Eine kürzlich von der Fitness-App Strava eingereichte Klage wegen angeblicher Patentverletzung und Vertragsbruch stellte eine PR-Herausforderung dar. Der Streit sorgte kurzzeitig für großes Aufsehen unter Läufern und Radfahrern in den sozialen Medien, wurde aber inzwischen beigelegt .
Schließlich könnte die Wirtschaftslage ein weiteres Hindernis darstellen. Die USA und Kanada stehen kurz vor einer Rezession, doch bisher ist es dem Unternehmen gelungen, die Kunden weiterhin zum Kauf seiner Fitnessuhren zu bewegen.
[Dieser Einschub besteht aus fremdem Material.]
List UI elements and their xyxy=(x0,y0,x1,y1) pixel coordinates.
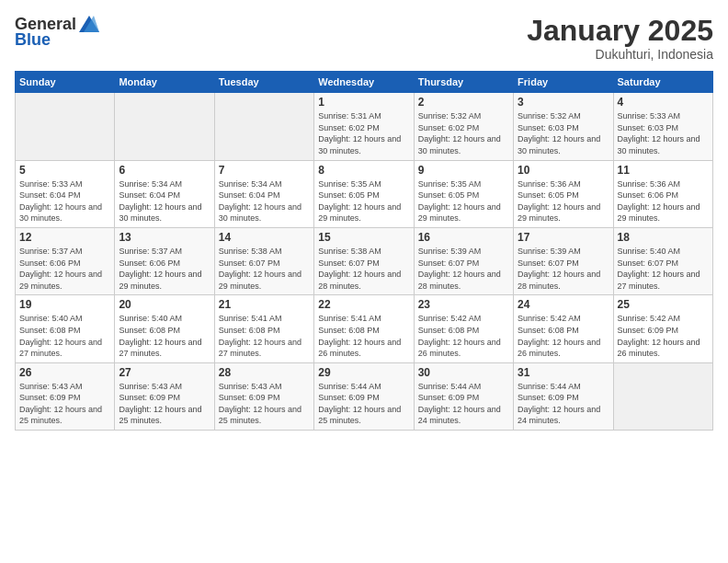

„Es ist einfach nicht klar, wie lange Garmin in dieser Situation widerstandsfähig bleiben kann“, sagte MacGregor von Longbow Research.
Doch in einem hart umkämpften Markt hat Garmin es auf echte Outdoor-Fans abgesehen. Während Apple beispielsweise einige verschiedene Uhren für Freizeitsportler und ambitionierte Läufer anbietet, hat Garmin Dutzende von Geräten im Sortiment, die auf spezifische Sportarten mit speziellen Datenfunktionen und extrem langer Akkulaufzeit ausgelegt sind.
„Wenn Sie ein echter Lauf-, Radsport- oder, jetzt, Pferdeliebhaber sind, dann werden Sie Garmin bevorzugen“, sagte Feinseth von Tigress Financial Partners.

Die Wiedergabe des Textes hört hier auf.